The table notation of the two tables can be:

Sales(saleID, dateSold, customerID, employee)

and

Customers(customerID, customerName, phone, address, city, region, postalCode, country)

customerID in the Sales table is a foreign key with a dash underline. CustomerID in the Customer table is a primary key with a single underline. The primary key for the Sales table is saleID, with a single underline. saleID in the sales table depends on customerID as well as it depends on the dateSold attribute and employee attribute (column).

The tables with data are as follows:

Sales Table

saleID	dateSold	customerID	employee
1	07/06/23	1	John Jones
2	07/07/23	2	Barbara Baker
3	07/07/23	2	Peter Lewis
4	07/08/23	1	John Jones
5	07/09/23	3	Barbara Baker
6	07/10/23	1	Barbara Baker
7	07/11/23	1	Barbara Baker
8	07/12/23	1	John Jones
9	07/13/23	2	Peter Lewis

Customers Table

For both tables, customers (individuals) go to a shop and buy different products on different days. The products bought are not shown. The Customers table has the addresses of the customers in the same town. The Sales table has the names of the employees who served the individual customers and has other data.

In the Sales table, customerID is a foreign key. In the Customers table, customerID is a primary key. Every foreign key in the Sales table occurs in the Customers table once. That is, every foreign key in the Sales table references a primary key and hence references a distinct row in the Customers table. The data (referential) integrity fails if this is not the case.

NULL Value and Foreign Keys

A foreign key in the child table must reference a row, through the primary key, of the parent table. All the primary keys of the parent table are unique. The foreign keys in the foreign key column in the child table, all of which are found in the parent table, do not have to be unique. Repetitions of foreign keys should be expected there. Above, the Sales table is a child table, and the Customers table is a parent table. Consider these two tables as belonging to the database of a convenience shop. The customers are individuals who buy from the shop.

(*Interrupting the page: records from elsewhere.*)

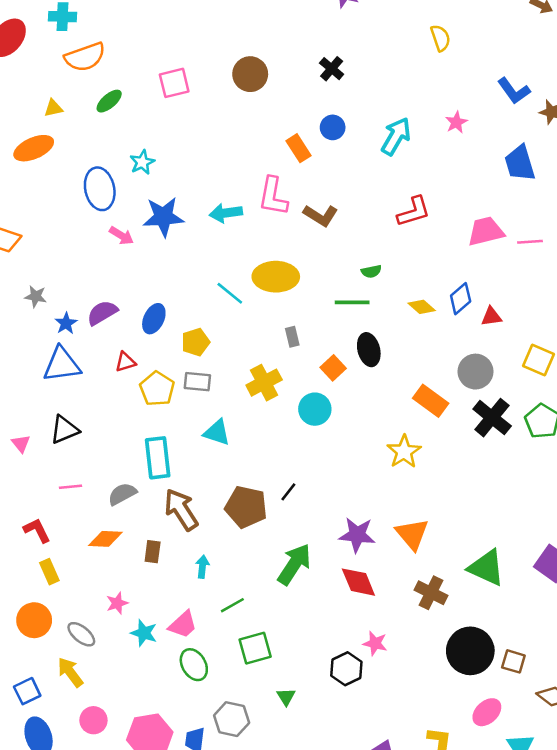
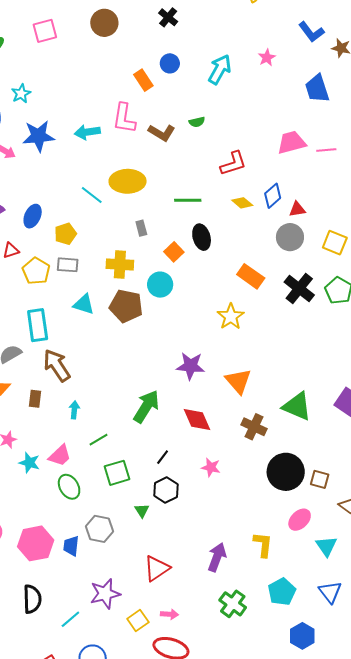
red L-shape: (414, 212) -> (233, 164), moved
green semicircle: (371, 271) -> (197, 122), moved
gray circle: (475, 372) -> (290, 237), moved
yellow cross: (264, 383) -> (120, 264), turned 32
black line: (288, 492) -> (163, 457), moved
brown pentagon: (246, 507) -> (126, 306), moved
purple star: (357, 535) -> (190, 366), moved
black hexagon: (346, 669) -> (166, 490), moved

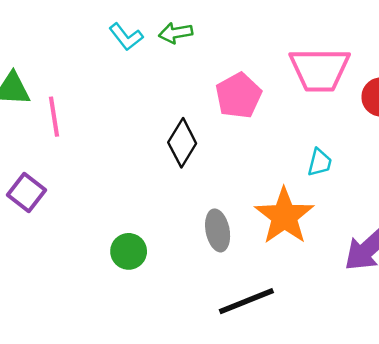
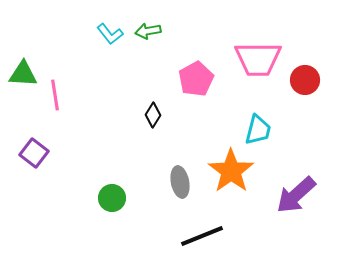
black diamond: (182, 143) -> (153, 115), size x0.7
cyan trapezoid: (320, 162) -> (258, 130), size x1.4

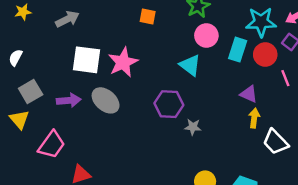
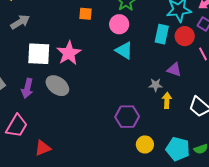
pink circle: (206, 36) -> (119, 24), moved
purple arrow: (69, 100) -> (27, 88), turned 114
purple hexagon: (169, 104) -> (127, 117), moved
yellow arrow: (254, 118) -> (167, 100), moved
gray star: (193, 127) -> (156, 85), moved

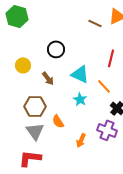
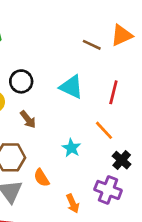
black circle: (56, 49) -> (21, 81), moved
cyan triangle: (80, 74) -> (71, 87), moved
orange arrow: (81, 140) -> (73, 204), turned -48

Imagine that the customer with customerID 2 has offended you, the shop proprietor; for example, he tried to steal, and you have forbade him from ever coming to buy in your shop again. This means that his name has to be removed from your list of customers. His buying in the Sales table is in the past, happened without any issue, and so has to remain.

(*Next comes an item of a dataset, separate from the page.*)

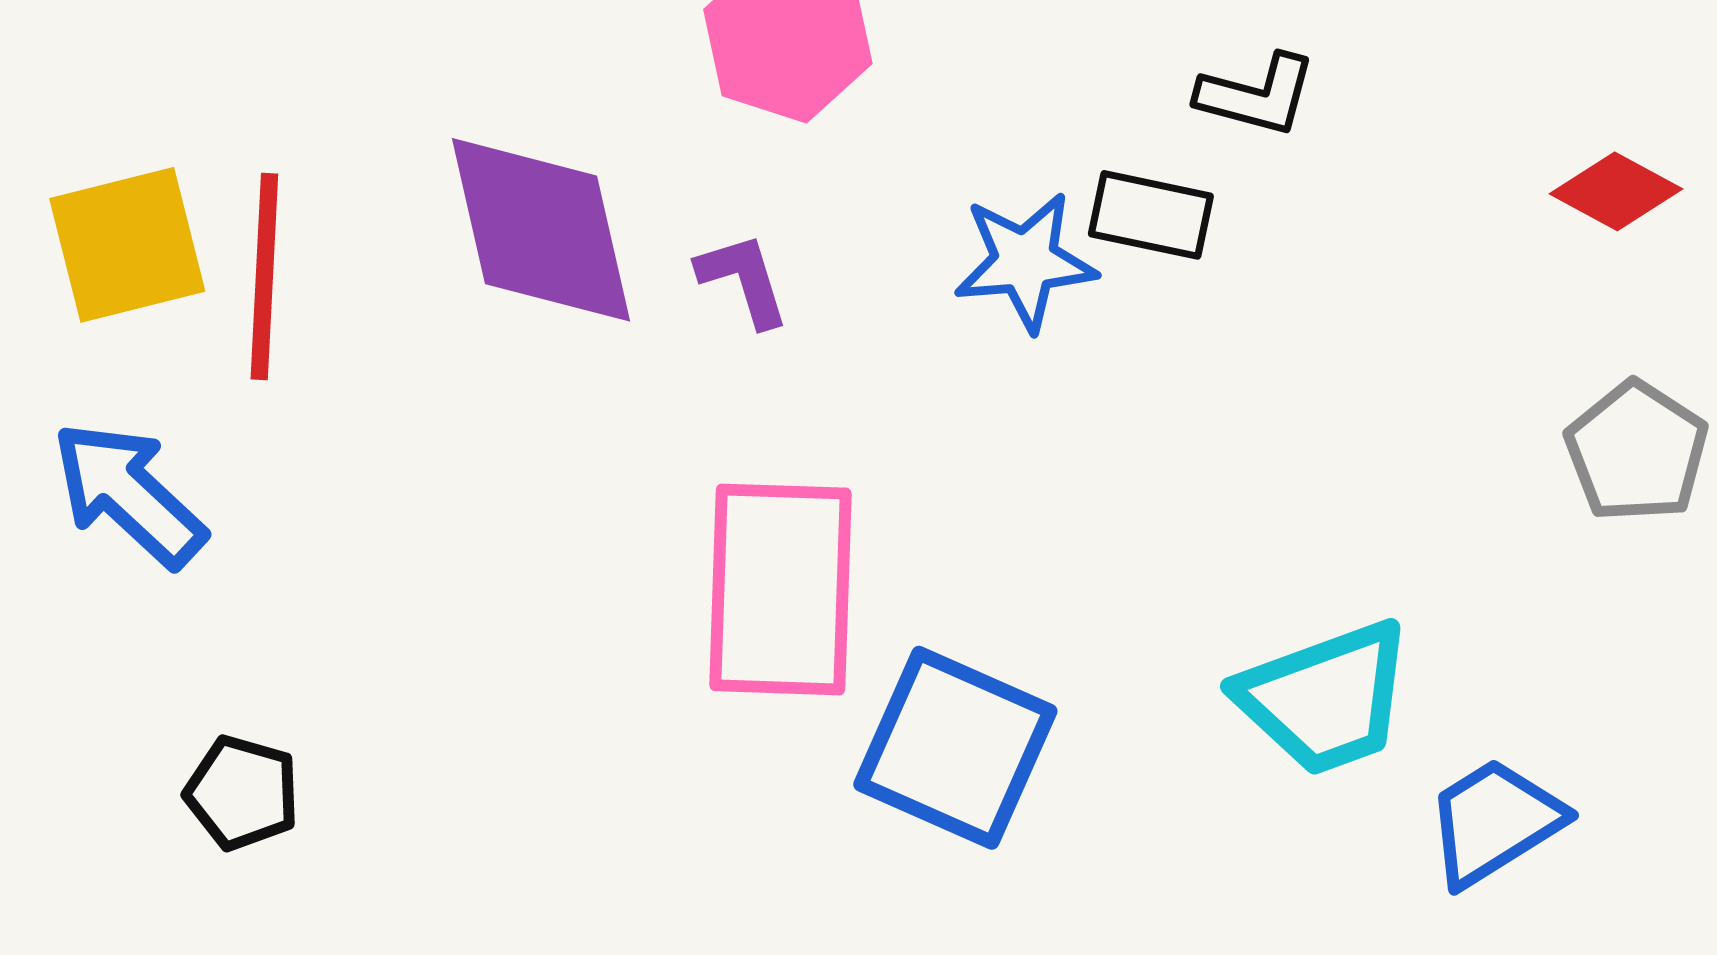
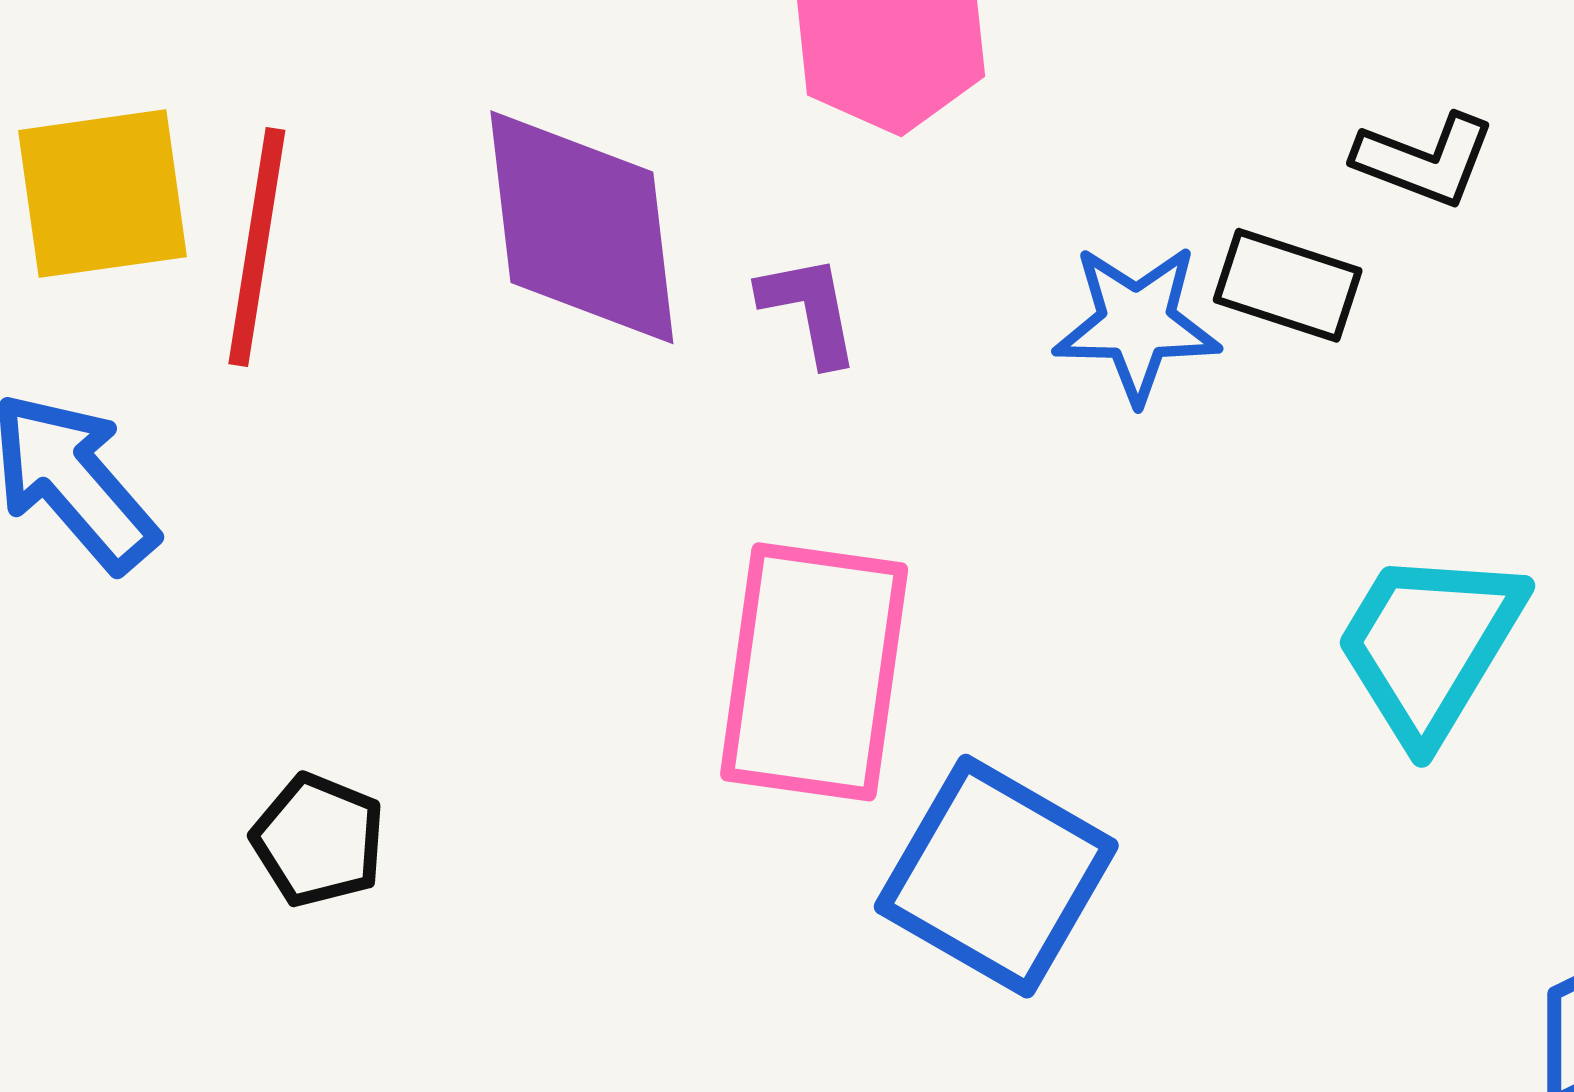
cyan trapezoid: (1325, 698) -> (1429, 645), moved, turned 135
black pentagon: (242, 793) -> (318, 840), moved

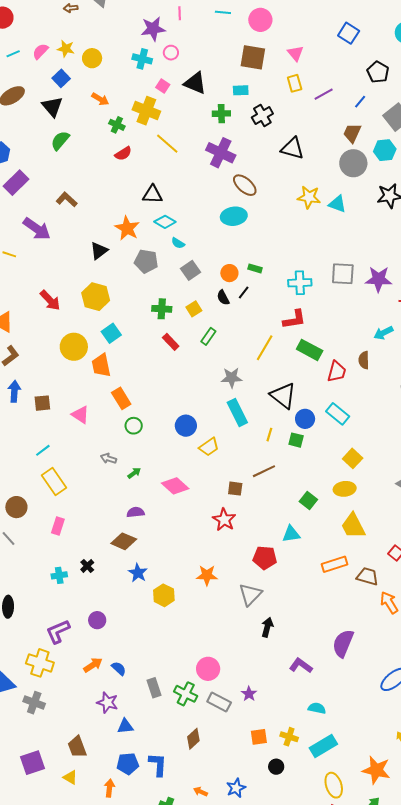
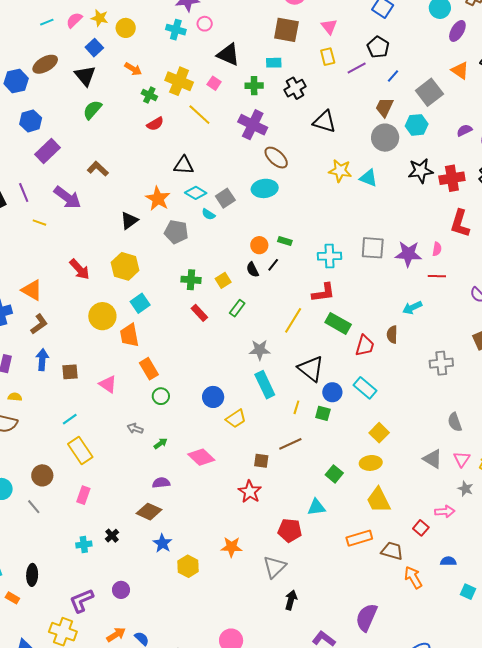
black pentagon: (378, 72) -> (378, 47), moved
pink square: (163, 86) -> (214, 83), moved
gray square: (191, 270) -> (225, 198), moved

In this case, all customerID of 2 in the sales table have to be replaced by NULL (nothing), which means no reference to the Customers table of a row that has been deleted. For the above Customers table, two rows will remain after his row (customerID and the rest of his credentials) has been deleted.

There are two ways of annulling the row in the Customers table, by the computer (Database Management System) as follows:

actually deleting the row, and the remaining customerID’s are 1 and 3, missing the auto-incremented value of 2 and its row;
actually deleting the row and renumbering the rest of the rows below it from 2, auto-incrementing, and there is no missing 2 in the Customers table. In this case, all the foreign keys from 3 in the Sales table are renumbered, auto-incrementing from 2, and there is no missing 2 in the Sales table.

Whatever way is chosen, the NULL value remains in the Sales table as the foreign key for the deleted customer corresponding rows. The NULL value references (points to) no row in the Customers table.

So, for such reasons, a foreign key can have a NULL value. That is to do with referential integrity!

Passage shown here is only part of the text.